DATA TO EXAMINE
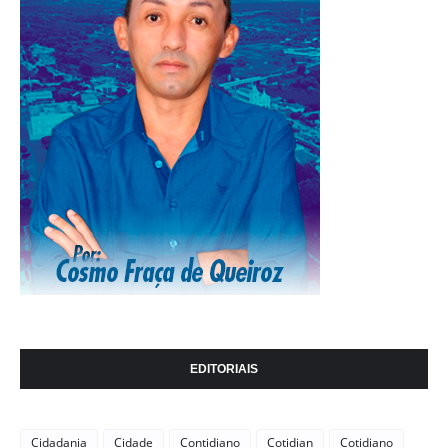
EDITORIAIS
Cidadania
Cidade
Contidiano
Cotidian
Cotidiano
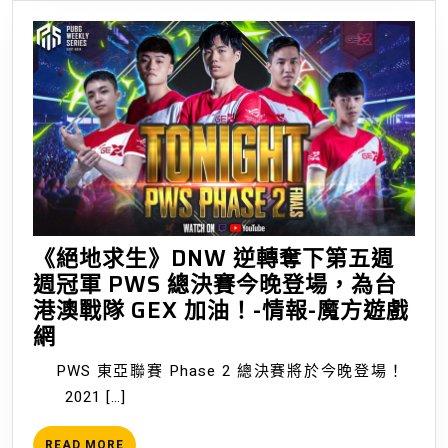
RPG《白
夜
極
光》
於
2021
年
9
月
1
《絕地求生》DNW 逆轉奪下第五週
日
週冠軍 PWS 總決賽今晚登場，為台
正
港澳戰隊 GEX 加油！-情報-魔方遊戲
式
《絕
網
開
地
放
PWS 東亞聯賽 Phase 2 總決賽將於今晚登場！
求
事
2021 […]
生》
前
DNW
登
READ
READ MORE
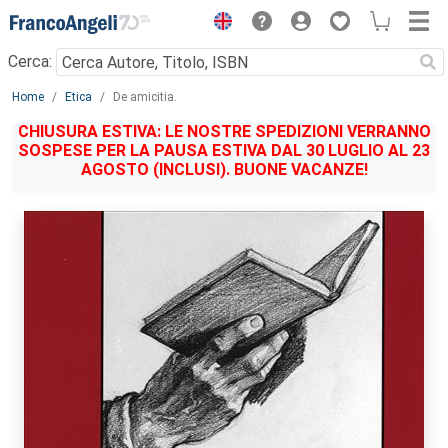
Menu
Cerca:
Main content
Home
Etica
De amicitia.
CHIUSURA ESTIVA: LE NOSTRE SPEDIZIONI VERRANNO
SOSPESE PER LA PAUSA ESTIVA DAL 30 LUGLIO AL 23
AGOSTO (INCLUSI). BUONE VACANZE!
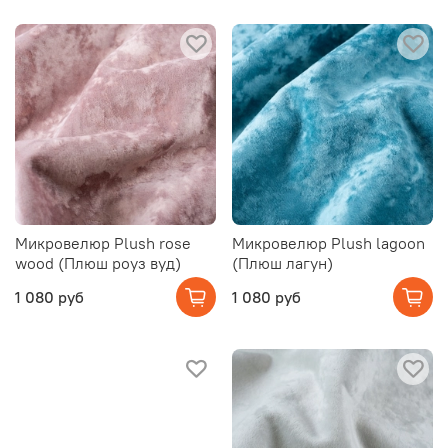
Микровелюр Plush rose
Микровелюр Plush lagoon
wood (Плюш роуз вуд)
(Плюш лагун)
1 080 руб
1 080 руб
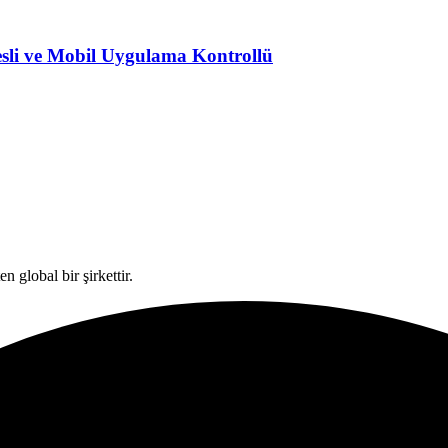
esli ve Mobil Uygulama Kontrollü
n global bir şirkettir.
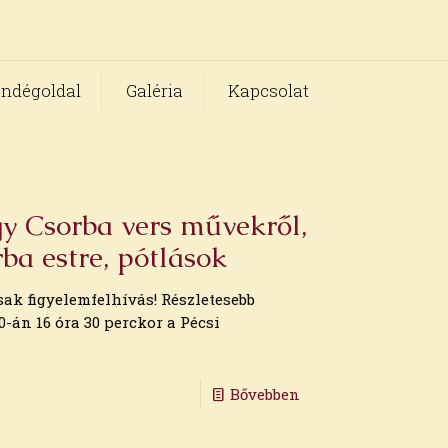
ndégoldal
Galéria
Kapcsolat
gy Csorba vers művekről,
ba estre, pótlások
csak figyelemfelhívás! Részletesebb
-án 16 óra 30 perckor a Pécsi
Bővebben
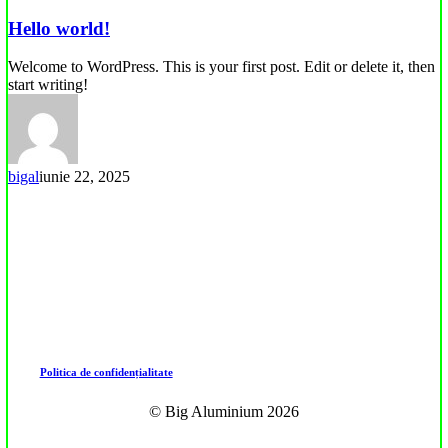
world!
Hello world!
Welcome to WordPress. This is your first post. Edit or delete it, then
start writing!
bigal
iunie 22, 2025
Politica de confidențialitate
© Big Aluminium
2026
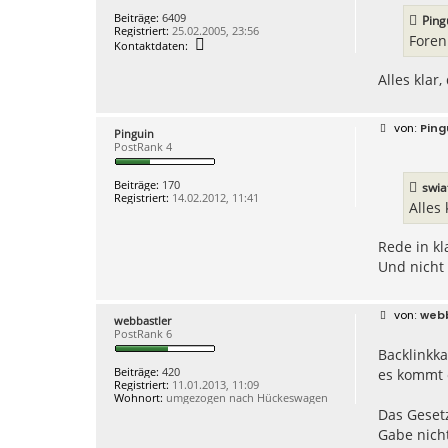
r
Beiträge:
6409
Ping
a
Registriert:
25.02.2005, 23:56
g
Forenl
K
Kontaktdaten:
o
n
Alles klar,
t
a
k
t
B
Ping
d
Pinguin
e
a
PostRank 4
i
t
t
e
r
Beiträge:
170
n
swia
a
Registriert:
14.02.2012, 11:41
v
g
Alles 
o
n
s
Rede in kl
w
i
Und nicht
a
t
B
webb
webbastler
e
PostRank 6
i
Backlinkka
t
r
Beiträge:
420
es kommt e
a
Registriert:
11.01.2013, 11:09
g
Wohnort:
umgezogen nach Hückeswagen
Das Geset
Gabe nich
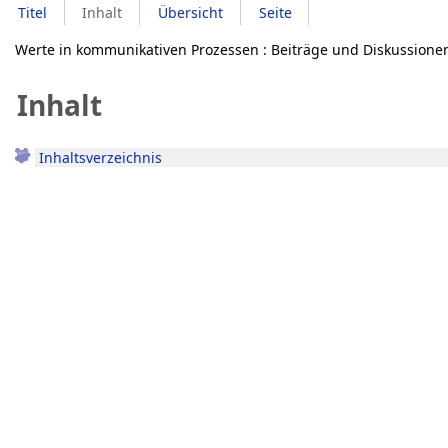
Titel
Inhalt
Übersicht
Seite
Werte in kommunikativen Prozessen : Beiträge und Diskussionen d
Inhalt
Inhaltsverzeichnis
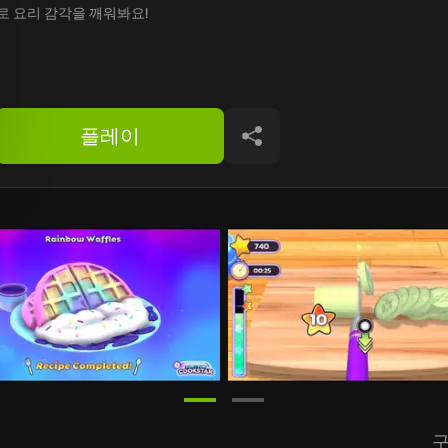
로 요리 감각을 깨워봐요!
플레이
공유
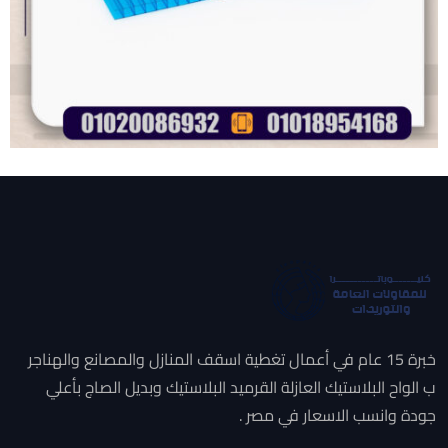
خبرة 15 عام في أعمال تغطية اسقف المنازل والمصانع والهناجر
ب الواح البلاستيك العازلة القرميد البلاستيك وبديل الصاج بأعلي
جودة وانسب الاسعار في مصر .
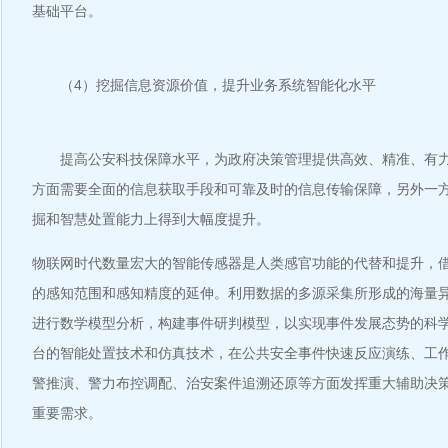
基础平台。
（4）挖掘信息资源价值，提升业务系统智能化水平
提高公安科技保障水平，为政府决策管理提供高效、精准、有力
方面需要全面的信息获取手段和可靠及时的信息传输保障，另外一
掘和智慧处置能力上得到大幅度提升。
物联网时代数量宏大的智能传感器是人类感官功能的代替和提升，
的感知范围和感知精度的延伸。利用数据的多源采集所形成的海量
进行数学模型分析，构建事件研判模型，以实现事件发展态势的科
台的智能处置技术和仿真技术，在公共安全事件快速反应演练、工
警推演、警力布控调配、治安案件追溯还原等方面发挥重大辅助决
重要需求。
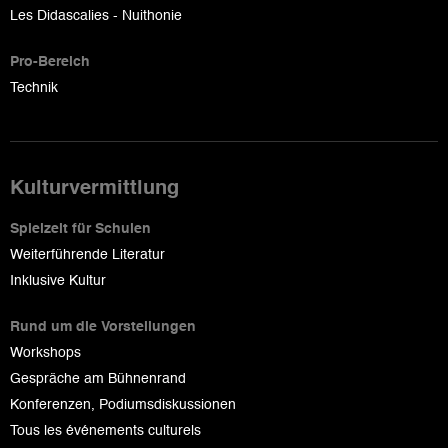
Les Didascalies - Nuithonie
Pro-Bereich
Technik
Kulturvermittlung
Spielzeit für Schulen
Weiterführende Literatur
Inklusive Kultur
Rund um die Vorstellungen
Workshops
Gespräche am Bühnenrand
Konferenzen, Podiumsdiskussionen
Tous les événements culturels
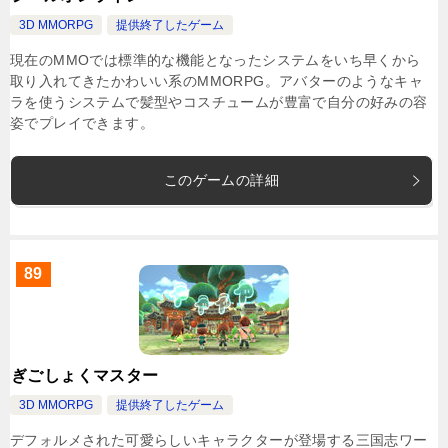
3D MMORPG
提供終了したゲーム
現在のMMOでは標準的な機能となったシステムをいち早くから
取り入れてきたかわいい系のMMORPG。アバターのようなキャ
ラを使うシステムで髪型やコスチュームが豊富で自分の好みの容
姿でプレイできます。
このゲームの詳細
89
ぎごしょくマスター
3D MMORPG
提供終了したゲーム
デフォルメされた可愛らしいキャラクターが登場する三国志ワー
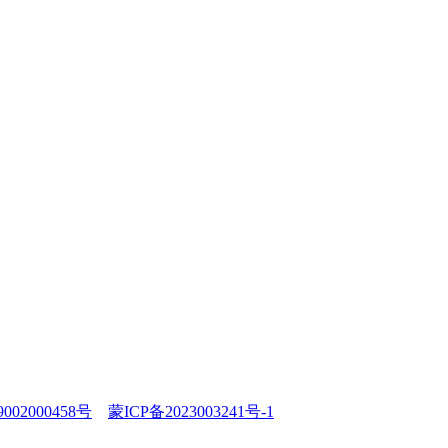
02000458号
蒙ICP备2023003241号-1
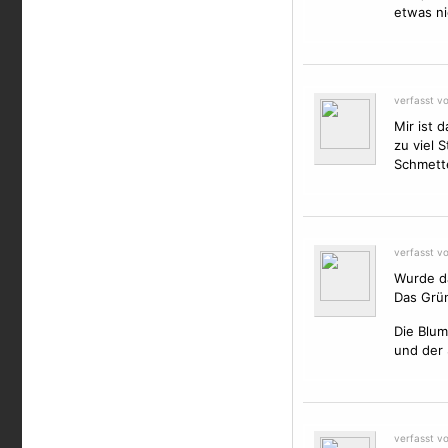
etwas ni
verfasst v
Mir ist 
zu viel 
Schmette
verfasst v
Wurde da
Das Grün
Die
Blu
und der
verfasst v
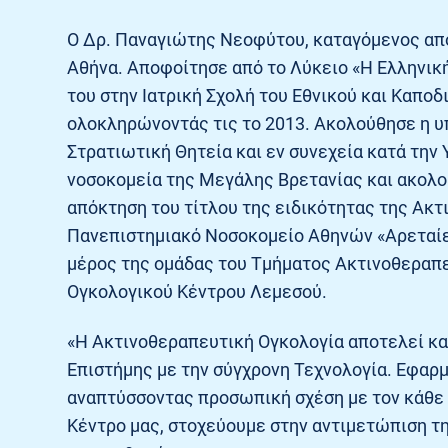
Ο Δρ. Παναγιώτης Νεοφύτου, καταγόμενος από
Αθήνα. Αποφοίτησε από το Λύκειο «Η Ελληνική
του στην Ιατρική Σχολή του Εθνικού και Καπο
ολοκληρώνοντάς τις το 2013. Ακολούθησε η υ
Στρατιωτική Θητεία και εν συνεχεία κατά την 
νοσοκομεία της Μεγάλης Βρετανίας και ακολο
απόκτηση του τίτλου της ειδικότητας της Ακ
Πανεπιστημιακό Νοσοκομείο Αθηνών «Αρεταίειο
μέρος της ομάδας του Τμήματος Ακτινοθεραπε
Ογκολογικού Κέντρου Λεμεσού.
«Η Ακτινοθεραπευτική Ογκολογία αποτελεί κα
Επιστήμης με την σύγχρονη Τεχνολογία. Εφαρμ
αναπτύσσοντας προσωπική σχέση με τον κάθε
Κέντρο μας, στοχεύουμε στην αντιμετώπιση τ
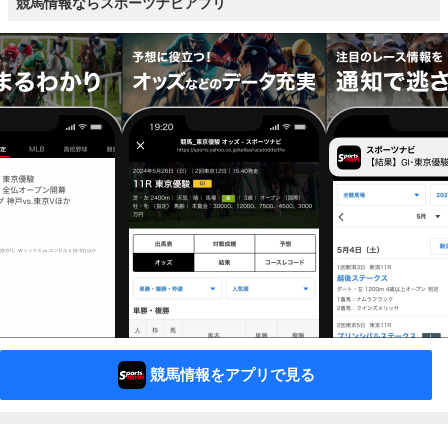
競馬情報ならスポーツナビアプリ
競馬情報をアプリで見る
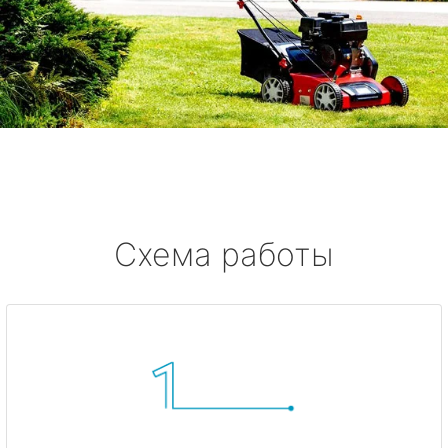
Схема работы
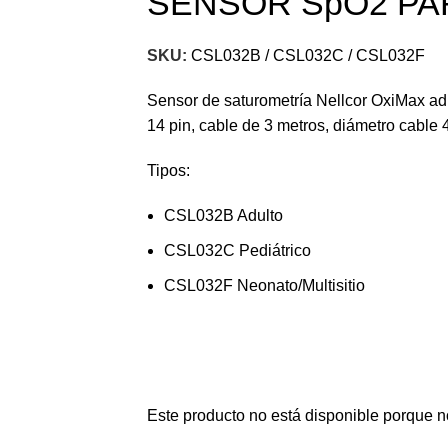
SENSOR SpO2 PA
SKU:
CSL032B / CSL032C / CSL032F
Sensor de saturometría Nellcor OxiMax adult
14 pin, cable de 3 metros, diámetro cable
Tipos:
CSL032B Adulto
CSL032C Pediátrico
CSL032F Neonato/Multisitio
Este producto no está disponible porque n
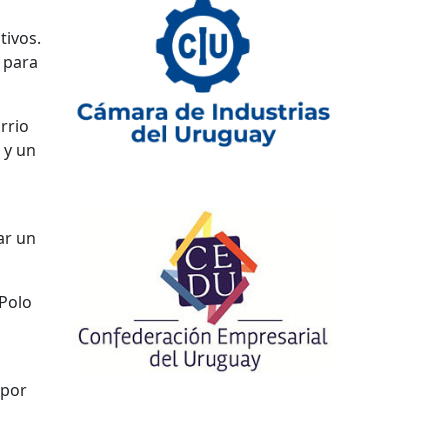
tivos.
a para
rrio
 y un
ar un
 Polo
 por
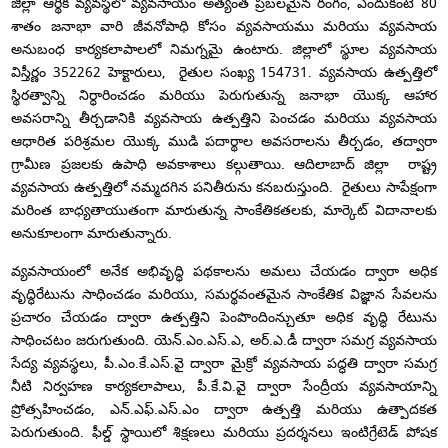
జిల్లా ఆర్థిక వ్యవస్థలో వ్యవసాయం అత్యంత ప్రబలమైన రంగం, ఎందుకంటే 80
శాతం జనాభా వారి జీవనోపాధి కోసం వ్యవసాయము మరియు వ్యవసాయ
అనుబంధ కార్యకలాపాలలో నిమగ్నమై ఉంటారు. జిల్లాలో స్థూల వ్యవసాయ
విస్తీర్ణం 352262 హెక్టారులు, రైతుల సంఖ్య 154731. వ్యవసాయ ఉత్పత్తిలో
స్థిరత్వాన్ని నిర్ధారించడం మరియు పెరుగుతున్న జనాభా యొక్క ఆహార
అవసరాన్ని తీర్చడానికి వ్యవసాయ ఉత్పత్తిని పెంచడం మరియు వ్యవసాయ
ఆధారిత పరిశ్రమల యొక్క ముడి పదార్థాల అవసరాలను తీర్చడం, తద్వారా
గ్రామీణ ప్రజలకు ఉపాధి అవకాశాలు కల్గుతాయి. ఆదిలాబాద్ జిల్లా రాష్ట్ర
వ్యవసాయ ఉత్పత్తిలో నమ్మదగిన పనితీరును కనబరుస్తుంది. రైతులు సాపేక్షంగా
మరింత బాధ్యతాయుతంగా మారుతున్న సాంకేతికతలకు, మార్కెట్ విదానాలకు
అనుకూలంగా మారుతున్నారు.
వ్యవసాయంలో అనేక అభివృద్ధి పథకాలను అమలు చేయడం ద్వారా అధిక
వృద్ధిరేటును సాధించడం మరియు, సమర్థవంతమైన సాంకేతిక విజ్ఞాన సేవలను
ప్రచారం చేయడం ద్వారా ఉత్పత్తిని పెంపొందింన్చుతూ అధిక వృద్ధి రేటును
సాధించటం జరుగుతుంది. యెన్.ఎం.ఎస్.ఎ, అర్.ఎ.డీ ద్వారా సమగ్ర వ్యవసాయ
సేద్య వ్యవస్థలు, పీ.ఎం.కే.ఎస్.వై ద్వారా మైక్రో వ్యవసాయ పద్ధతి ద్వారా సమగ్ర
నీటి నిర్వహణ కార్యకలాపాలు, పీ.కే.వి.వై ద్వారా సేంద్రీయ వ్యవసాయాన్ని
ప్రోత్సహించడం, ఎన్.ఎఫ్.ఎస్.ఎం ద్వారా ఉత్పత్తి మరియు ఉత్పాదకత
పెరుగుతుంది. ఫీల్డ్ స్థాయిలో శిక్షణలు మరియు ప్రదర్శనలు ఇంటిగ్రేటెడ్ పోషక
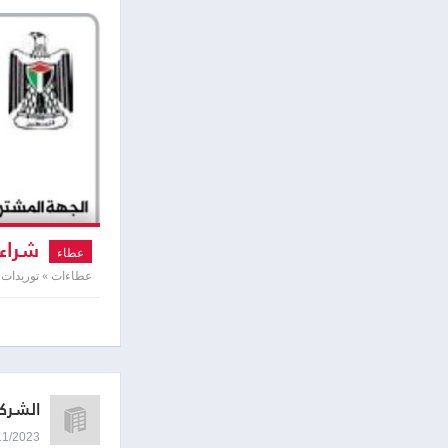
شراء وتوري
عطاء
عطاءات » توريدات 
الشركة
30/11/2023 8:47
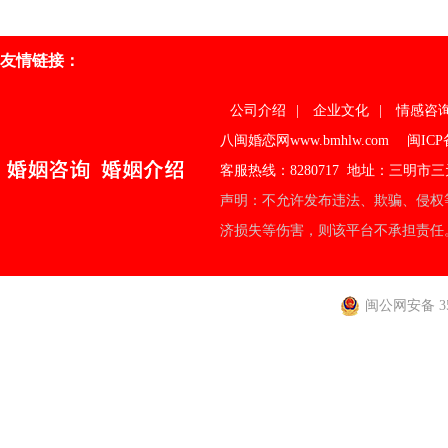
友情链接：
公司介绍
|
企业文化
|
情感咨
八闽婚恋网www.bmhlw.com
闽ICP
客服热线：8280717 地址：三明
声明：不允许发布违法、欺骗、侵权
济损失等伤害，则该平台不承担责任
闽公网安备 350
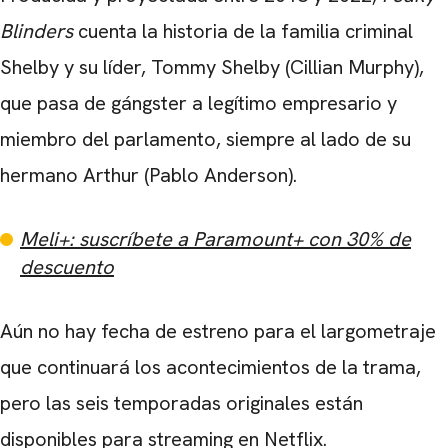
Blinders
cuenta la historia de la familia criminal
Shelby y su líder, Tommy Shelby (
Cillian Murphy
),
que pasa de gángster a legítimo empresario y
miembro del parlamento, siempre al lado de su
hermano Arthur (
Pablo Anderson
).
Meli+: suscríbete a Paramount+ con 30% de
descuento
Aún no hay fecha de estreno para el largometraje
que continuará los acontecimientos de la trama,
pero las seis temporadas originales están
disponibles para streaming en Netflix.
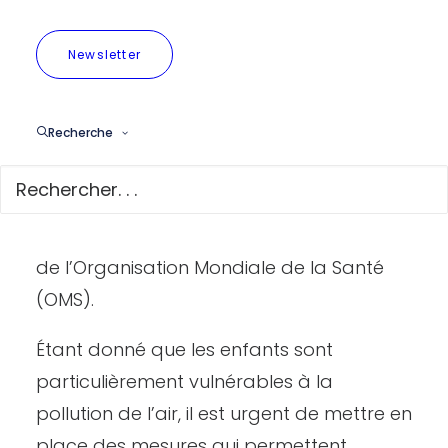
responsable de 47 % des émissions
d’oxydes d’azote (NOx). Notre campagne
Newsletter
#LesChercheursDair
a montré qu’une
part importante de cette pollution se
Recherche
retrouve dans les cours des écoles de la
capitale, dont beaucoup sont exposées
à des concentrations en dioxyde d’azote
(NO2) supérieures à la recommandation
de l’Organisation Mondiale de la Santé
(OMS).
Étant donné que les enfants sont
particulièrement vulnérables à la
pollution de l’air, il est urgent de mettre en
place des mesures qui permettent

WORK TO BE COMPLETED
Omit every picture, and please return the entries exactly from the first line through the line with "Welcome to WordPress.", both included.

TASK RESULT
EDITORIAIS
Cidadania
Cidade
Contidiano
Cotidian
Cotidiano
RPG《白
夜
極
光》
於
2021
年
9
月
1
《絕地求生》DNW 逆轉奪下第五週
日
週冠軍 PWS 總決賽今晚登場，為台
正
港澳戰隊 GEX 加油！-情報-魔方遊戲
式
《絕
網
開
地
放
PWS 東亞聯賽 Phase 2 總決賽將於今晚登場！
求
事
2021 […]
生》
前
DNW
登
READ
READ MORE
Menu
Cerca:
Main content
Home
Etica
De amicitia.
CHIUSURA ESTIVA: LE NOSTRE SPEDIZIONI VERRANNO
SOSPESE PER LA PAUSA ESTIVA DAL 30 LUGLIO AL 23
AGOSTO (INCLUSI). BUONE VACANZE!
Микровелюр Plush rose
Микровелюр Plush lagoon
wood (Плюш роуз вуд)
(Плюш лагун)
1 080 руб
1 080 руб
esli ve Mobil Uygulama Kontrollü
n global bir şirkettir.
ndégoldal
Galéria
Kapcsolat
gy Csorba vers művekről,
ba estre, pótlások
csak figyelemfelhívás! Részletesebb
-án 16 óra 30 perckor a Pécsi
Bővebben
world!
Hello world!
Welcome to WordPress. This is your first post. Edit or delete it, then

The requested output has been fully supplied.